Entries shown below:
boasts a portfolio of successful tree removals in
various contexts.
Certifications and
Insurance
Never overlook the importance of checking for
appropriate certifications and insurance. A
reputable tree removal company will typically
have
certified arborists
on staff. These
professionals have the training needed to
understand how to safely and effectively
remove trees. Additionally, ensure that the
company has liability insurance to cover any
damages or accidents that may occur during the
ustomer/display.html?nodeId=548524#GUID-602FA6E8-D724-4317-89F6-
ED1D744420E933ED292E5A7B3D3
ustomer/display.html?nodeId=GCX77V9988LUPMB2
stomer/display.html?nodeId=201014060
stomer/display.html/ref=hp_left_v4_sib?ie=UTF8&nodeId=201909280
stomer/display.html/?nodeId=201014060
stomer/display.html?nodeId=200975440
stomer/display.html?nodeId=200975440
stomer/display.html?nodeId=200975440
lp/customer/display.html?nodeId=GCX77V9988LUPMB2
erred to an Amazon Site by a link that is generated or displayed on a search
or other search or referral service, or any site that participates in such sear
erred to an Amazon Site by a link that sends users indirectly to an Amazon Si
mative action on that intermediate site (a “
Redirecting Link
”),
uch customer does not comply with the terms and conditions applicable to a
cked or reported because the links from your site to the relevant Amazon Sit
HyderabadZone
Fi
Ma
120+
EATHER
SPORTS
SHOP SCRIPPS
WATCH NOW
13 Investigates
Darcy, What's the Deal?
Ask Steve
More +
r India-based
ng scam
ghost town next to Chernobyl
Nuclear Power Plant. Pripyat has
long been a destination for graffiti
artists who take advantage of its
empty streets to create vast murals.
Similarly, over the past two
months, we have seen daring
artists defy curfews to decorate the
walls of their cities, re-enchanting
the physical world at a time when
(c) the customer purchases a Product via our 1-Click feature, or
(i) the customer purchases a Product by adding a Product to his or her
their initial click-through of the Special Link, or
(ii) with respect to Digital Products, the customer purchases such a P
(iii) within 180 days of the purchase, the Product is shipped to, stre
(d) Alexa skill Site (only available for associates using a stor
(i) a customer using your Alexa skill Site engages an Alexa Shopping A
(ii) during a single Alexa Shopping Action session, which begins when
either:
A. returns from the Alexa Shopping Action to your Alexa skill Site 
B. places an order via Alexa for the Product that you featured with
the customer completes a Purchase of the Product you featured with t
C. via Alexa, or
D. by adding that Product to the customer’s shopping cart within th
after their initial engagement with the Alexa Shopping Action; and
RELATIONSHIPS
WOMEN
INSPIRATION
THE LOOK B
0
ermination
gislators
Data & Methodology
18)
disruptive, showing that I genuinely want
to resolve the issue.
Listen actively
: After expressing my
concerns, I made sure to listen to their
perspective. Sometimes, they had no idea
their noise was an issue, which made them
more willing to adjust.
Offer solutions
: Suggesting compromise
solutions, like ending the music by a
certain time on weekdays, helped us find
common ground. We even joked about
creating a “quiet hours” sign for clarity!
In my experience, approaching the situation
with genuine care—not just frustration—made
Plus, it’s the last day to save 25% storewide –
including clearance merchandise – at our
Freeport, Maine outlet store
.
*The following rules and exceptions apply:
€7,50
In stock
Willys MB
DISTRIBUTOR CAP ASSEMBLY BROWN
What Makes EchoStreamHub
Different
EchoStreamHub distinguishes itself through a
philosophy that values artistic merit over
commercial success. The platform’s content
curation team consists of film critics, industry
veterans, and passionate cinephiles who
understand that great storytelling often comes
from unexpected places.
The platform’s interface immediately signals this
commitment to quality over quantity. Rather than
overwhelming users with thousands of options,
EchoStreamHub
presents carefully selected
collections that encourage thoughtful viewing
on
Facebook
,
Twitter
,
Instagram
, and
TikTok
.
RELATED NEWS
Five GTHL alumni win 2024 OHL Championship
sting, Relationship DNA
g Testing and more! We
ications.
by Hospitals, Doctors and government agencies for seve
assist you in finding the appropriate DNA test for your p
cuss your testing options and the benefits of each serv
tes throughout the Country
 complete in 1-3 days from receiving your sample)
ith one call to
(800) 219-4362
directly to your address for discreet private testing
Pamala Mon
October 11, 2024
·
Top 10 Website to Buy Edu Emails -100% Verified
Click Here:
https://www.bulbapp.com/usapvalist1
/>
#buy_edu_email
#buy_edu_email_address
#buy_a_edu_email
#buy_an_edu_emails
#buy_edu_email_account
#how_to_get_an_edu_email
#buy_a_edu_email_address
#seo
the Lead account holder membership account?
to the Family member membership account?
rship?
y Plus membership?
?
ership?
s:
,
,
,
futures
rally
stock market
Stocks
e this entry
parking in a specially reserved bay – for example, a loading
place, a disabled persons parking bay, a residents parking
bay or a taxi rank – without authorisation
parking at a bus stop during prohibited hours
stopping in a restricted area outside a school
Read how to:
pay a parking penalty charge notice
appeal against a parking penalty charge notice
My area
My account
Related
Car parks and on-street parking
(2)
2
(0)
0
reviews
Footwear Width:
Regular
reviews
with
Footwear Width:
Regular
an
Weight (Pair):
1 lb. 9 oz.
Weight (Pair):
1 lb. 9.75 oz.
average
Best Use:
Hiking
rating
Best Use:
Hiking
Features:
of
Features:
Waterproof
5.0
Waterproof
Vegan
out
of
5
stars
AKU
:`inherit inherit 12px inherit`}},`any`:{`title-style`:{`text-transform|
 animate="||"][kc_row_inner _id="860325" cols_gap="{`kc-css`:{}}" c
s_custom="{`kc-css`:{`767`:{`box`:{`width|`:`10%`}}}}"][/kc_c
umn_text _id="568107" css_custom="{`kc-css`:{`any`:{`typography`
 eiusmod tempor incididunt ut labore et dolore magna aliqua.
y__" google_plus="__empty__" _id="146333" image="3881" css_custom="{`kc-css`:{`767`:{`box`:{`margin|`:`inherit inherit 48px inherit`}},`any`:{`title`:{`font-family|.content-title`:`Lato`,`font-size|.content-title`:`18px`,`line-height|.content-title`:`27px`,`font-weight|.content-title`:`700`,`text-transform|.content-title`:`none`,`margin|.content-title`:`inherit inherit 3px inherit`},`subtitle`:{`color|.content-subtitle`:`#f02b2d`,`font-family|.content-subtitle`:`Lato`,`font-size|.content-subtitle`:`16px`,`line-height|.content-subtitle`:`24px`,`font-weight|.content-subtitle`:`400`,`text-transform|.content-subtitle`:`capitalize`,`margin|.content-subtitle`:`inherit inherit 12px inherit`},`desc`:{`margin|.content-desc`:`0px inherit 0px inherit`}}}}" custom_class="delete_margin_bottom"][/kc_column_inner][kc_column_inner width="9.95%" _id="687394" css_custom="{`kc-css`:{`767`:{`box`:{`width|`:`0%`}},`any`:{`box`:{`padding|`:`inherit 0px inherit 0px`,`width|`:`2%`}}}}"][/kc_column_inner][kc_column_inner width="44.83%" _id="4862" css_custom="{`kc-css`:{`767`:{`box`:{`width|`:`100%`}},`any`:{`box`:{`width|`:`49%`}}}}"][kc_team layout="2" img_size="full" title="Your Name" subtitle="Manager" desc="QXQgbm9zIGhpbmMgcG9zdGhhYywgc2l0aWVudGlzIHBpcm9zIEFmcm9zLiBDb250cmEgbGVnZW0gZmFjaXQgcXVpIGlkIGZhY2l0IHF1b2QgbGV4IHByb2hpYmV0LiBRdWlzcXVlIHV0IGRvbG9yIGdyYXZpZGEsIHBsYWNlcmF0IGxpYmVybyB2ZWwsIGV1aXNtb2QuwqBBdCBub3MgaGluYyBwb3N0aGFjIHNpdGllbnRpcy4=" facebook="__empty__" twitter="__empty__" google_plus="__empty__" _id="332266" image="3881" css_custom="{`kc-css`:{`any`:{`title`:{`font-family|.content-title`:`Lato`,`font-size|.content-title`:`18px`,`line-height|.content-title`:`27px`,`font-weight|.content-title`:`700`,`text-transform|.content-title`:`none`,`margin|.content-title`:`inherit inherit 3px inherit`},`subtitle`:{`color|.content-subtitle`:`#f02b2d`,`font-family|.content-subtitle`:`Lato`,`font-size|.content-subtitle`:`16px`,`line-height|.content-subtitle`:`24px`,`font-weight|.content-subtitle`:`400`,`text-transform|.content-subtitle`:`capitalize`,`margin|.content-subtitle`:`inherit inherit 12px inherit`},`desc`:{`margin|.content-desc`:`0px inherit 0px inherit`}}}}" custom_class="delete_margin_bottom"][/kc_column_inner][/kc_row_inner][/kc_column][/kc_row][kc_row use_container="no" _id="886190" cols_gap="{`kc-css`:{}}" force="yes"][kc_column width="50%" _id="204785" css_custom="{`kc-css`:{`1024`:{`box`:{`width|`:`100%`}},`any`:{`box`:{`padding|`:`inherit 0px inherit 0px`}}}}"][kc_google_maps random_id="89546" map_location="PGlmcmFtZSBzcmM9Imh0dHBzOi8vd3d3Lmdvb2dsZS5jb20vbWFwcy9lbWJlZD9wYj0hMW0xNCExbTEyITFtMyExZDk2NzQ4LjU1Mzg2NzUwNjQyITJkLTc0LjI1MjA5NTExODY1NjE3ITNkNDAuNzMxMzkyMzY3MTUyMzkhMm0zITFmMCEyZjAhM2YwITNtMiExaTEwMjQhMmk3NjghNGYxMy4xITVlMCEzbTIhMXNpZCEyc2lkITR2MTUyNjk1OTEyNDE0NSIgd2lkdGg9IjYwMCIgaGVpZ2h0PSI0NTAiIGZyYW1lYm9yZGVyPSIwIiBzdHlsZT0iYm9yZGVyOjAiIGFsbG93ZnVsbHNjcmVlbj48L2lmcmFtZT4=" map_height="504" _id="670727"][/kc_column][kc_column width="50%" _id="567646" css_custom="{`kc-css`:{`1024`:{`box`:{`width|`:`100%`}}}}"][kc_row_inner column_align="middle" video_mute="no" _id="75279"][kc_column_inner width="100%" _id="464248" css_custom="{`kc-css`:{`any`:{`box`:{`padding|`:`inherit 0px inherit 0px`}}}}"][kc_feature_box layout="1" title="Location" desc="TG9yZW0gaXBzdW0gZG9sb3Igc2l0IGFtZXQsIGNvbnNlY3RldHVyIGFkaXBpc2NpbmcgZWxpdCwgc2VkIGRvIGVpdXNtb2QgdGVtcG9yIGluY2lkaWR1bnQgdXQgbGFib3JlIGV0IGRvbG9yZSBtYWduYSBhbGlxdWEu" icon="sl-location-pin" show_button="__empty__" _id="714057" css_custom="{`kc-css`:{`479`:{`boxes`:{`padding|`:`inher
End of Entries shown.
● Activity: Please return only the lines above, starting at the line that has "the Lead account holder membership account?" and ending at the line that has "bay or a taxi rank – without authorisation", keeping both and leaving each one unchanged.

● Written answer:
the Lead account holder membership account?
to the Family member membership account?
rship?
y Plus membership?
?
ership?
s:
,
,
,
futures
rally
stock market
Stocks
e this entry
parking in a specially reserved bay – for example, a loading
place, a disabled persons parking bay, a residents parking
bay or a taxi rank – without authorisation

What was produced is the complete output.